C.              Evidentiary background

[11]         This small, hardwood sawmill is a family operated business that provides employment to Mr. Shannon and three of the children from the marriage. It is owned by Shannon Lumber Ltd. (the “Company”). The Company is the registered owner of the real property on which the mill is situated. It also owns the mill’s equipment, most of which was purchased used, repaired and assembled by Mr. Shannon. Appraisals of the real property and its equipment were tendered at trial. A valuation of the shares of the Company and a critique of that valuation were also provided.

[12]         At trial, the parties agreed on the value of the other family assets (the family home, a vehicle, an excavator, an RRSP and the Company’s shareholder’s loan). The principle issue on the division of assets was the value of the mill.

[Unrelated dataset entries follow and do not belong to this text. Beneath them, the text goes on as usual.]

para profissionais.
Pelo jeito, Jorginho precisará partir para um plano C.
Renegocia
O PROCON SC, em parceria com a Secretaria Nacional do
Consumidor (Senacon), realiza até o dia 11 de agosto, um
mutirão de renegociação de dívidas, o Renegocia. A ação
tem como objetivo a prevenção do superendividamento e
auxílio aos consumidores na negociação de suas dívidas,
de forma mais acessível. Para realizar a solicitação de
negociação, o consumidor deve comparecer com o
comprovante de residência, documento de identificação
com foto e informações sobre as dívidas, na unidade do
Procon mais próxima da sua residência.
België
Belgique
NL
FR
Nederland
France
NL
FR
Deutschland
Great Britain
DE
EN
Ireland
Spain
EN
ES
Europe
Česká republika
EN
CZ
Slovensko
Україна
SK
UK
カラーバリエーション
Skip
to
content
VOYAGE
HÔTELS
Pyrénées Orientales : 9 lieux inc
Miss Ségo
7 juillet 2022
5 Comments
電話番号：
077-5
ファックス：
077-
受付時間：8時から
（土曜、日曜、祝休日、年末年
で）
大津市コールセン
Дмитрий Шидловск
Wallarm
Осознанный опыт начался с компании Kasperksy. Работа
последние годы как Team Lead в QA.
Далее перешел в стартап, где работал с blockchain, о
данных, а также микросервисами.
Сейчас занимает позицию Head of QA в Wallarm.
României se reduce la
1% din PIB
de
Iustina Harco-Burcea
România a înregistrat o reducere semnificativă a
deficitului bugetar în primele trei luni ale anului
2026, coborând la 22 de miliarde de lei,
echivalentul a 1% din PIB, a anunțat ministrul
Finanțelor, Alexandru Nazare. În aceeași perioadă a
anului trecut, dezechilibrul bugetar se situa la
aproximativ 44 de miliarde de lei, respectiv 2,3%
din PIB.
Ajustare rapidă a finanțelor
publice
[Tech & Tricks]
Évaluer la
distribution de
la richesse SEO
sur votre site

[13]         At the time the appraisals were commissioned, the forest industry was experiencing difficult times and there was little interest in the acquisition of sawmills. The depressed state of the industry was reflected in the Company’s financial statements from the previous five years, two of which reflected operational losses and one of which showed only bare gains. However, the trial judge found that Mr. Shannon “has created a niche in the hardwood market and has been able to sustain it through a difficult period” (para. 25).

[14]         On behalf of Mr. Shannon, Mr. Blair, a chartered business valuator with Blair, Mackay, Mynett Valuations, provided an “Estimate Valuation Report” of the en bloc fair market value of the Company’s shares as at December 31, 2009. He valued the shares at $390,000 (the “Blair report”). This was the only valuation report before the Court. Mr. Blair adopted the voluntary liquidation approach in his valuation, which assumes the sale of the assets and wind-up of the business in a controlled manner by the owners of the business and the realization of a residual value by the owners. He adopted this approach over the going concern approach because, in his view, the business was not earning a reasonable rate of return on the net assets employed in the business.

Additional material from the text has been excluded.